Why Is Everyone All Up In My Pants?
Posted by Brandhi on Wednesday Nov 5, 2008 Under Brandhi's TakeIt’s amazing how much we women get asked to report on what’s going on in our pants. For instance, if you’re child-free, inquiring minds always want to know… Why don’t you have any children yet? What are you waiting for? And… When are you going to get started? Then when you finally please the annoying masses it’s, Oh! You only have one child? Well, you gotta have another. Really, it’s enough to make a girl wanna curse someone out.

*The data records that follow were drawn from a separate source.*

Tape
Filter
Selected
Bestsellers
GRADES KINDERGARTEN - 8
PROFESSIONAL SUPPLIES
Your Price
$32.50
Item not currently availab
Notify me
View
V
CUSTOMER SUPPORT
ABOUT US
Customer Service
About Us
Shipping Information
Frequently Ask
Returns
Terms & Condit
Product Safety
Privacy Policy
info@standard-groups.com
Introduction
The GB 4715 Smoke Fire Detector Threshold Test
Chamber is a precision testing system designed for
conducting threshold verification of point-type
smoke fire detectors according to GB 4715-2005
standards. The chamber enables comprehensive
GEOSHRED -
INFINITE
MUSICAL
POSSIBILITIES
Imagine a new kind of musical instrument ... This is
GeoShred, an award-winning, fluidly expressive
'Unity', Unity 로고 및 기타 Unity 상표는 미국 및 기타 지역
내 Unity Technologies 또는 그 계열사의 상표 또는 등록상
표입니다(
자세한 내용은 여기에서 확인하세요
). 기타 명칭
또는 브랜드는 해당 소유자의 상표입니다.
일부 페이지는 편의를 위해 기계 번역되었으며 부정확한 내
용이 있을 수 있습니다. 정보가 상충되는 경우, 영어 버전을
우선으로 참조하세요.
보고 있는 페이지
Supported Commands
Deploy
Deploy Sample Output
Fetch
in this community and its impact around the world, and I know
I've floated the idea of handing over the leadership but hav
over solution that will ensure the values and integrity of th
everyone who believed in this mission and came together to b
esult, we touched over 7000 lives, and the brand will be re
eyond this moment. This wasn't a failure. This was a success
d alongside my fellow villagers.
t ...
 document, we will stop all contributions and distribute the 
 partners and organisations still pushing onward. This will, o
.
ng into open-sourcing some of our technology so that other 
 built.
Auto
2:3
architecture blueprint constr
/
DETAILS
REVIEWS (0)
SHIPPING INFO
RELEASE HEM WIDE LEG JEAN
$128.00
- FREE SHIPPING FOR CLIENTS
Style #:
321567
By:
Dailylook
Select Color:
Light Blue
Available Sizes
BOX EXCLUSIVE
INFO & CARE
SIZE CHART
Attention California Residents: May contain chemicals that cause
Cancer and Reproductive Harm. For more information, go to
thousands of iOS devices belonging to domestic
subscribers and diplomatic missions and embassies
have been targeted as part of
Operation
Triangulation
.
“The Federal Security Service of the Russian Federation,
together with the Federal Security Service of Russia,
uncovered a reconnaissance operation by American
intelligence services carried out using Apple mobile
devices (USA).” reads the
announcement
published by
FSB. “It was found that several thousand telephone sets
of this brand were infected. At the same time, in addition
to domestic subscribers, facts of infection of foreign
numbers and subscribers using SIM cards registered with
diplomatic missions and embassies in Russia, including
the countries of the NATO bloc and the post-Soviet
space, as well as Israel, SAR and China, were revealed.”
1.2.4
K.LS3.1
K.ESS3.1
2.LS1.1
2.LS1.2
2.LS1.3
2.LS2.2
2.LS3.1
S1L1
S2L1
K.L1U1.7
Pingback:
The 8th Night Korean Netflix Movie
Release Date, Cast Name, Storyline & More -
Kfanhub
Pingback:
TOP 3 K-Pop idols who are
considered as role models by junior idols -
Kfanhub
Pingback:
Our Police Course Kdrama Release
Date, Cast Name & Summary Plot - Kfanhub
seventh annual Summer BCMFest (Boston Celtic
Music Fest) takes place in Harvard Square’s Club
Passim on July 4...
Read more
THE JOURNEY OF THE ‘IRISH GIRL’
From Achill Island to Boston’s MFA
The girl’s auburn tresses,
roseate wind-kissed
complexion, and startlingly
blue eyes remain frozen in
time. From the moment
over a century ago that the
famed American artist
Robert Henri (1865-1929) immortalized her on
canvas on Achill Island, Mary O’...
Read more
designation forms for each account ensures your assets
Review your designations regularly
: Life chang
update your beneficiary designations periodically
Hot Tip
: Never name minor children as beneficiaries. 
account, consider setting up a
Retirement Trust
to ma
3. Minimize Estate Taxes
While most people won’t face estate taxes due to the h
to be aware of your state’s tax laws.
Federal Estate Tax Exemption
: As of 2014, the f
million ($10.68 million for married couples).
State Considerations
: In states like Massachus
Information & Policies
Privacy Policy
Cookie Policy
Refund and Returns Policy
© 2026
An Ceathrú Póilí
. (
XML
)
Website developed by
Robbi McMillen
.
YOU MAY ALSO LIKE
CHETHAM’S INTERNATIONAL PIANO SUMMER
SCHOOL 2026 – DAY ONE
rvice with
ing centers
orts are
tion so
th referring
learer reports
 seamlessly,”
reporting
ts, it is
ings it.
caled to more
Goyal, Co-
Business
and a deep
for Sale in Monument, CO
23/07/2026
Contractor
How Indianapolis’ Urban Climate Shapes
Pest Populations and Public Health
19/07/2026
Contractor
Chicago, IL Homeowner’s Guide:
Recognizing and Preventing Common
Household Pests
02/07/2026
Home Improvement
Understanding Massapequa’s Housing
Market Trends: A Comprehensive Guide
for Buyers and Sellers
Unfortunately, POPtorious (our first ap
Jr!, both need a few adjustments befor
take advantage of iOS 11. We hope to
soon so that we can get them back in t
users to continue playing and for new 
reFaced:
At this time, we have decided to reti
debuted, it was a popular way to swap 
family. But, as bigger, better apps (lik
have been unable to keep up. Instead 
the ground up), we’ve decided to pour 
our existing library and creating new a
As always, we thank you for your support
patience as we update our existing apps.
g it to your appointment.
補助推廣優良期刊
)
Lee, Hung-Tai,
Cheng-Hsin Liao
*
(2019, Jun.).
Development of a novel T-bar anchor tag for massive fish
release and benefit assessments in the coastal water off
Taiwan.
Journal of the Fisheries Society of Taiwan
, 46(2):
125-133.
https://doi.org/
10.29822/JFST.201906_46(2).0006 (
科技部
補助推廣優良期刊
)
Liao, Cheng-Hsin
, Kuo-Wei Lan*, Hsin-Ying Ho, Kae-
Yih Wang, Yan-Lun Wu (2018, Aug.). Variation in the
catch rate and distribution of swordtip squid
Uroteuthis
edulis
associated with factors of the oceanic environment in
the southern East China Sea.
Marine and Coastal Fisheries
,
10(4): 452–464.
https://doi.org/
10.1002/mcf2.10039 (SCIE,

You know, I’ve been doing this child-rearing thing for more than a couple of years now. Three and a half, to be exact. At first, parenthood was daunting. The learning curve is steep. And the tests are all in real time. So the pressure is certainly on. Then eventually, with practice, I got used to being called mom and the hard stuff became easier. But not so easy that I would seriously consider having another kid.
If only the annoying inquiring minds could understand that I’ve got something important in my pants.
Yes, children are lovely and usually go together nicely when paired, but, for me, having another one would be like taking a turn off of this familiar, single-lane road that I have paved…onto a busy, double-lane highway. There’s more traffic and road rage–and less time for me to pull the lip gloss out of my pants pocket and apply it without compromising my whole look or getting in a wreck.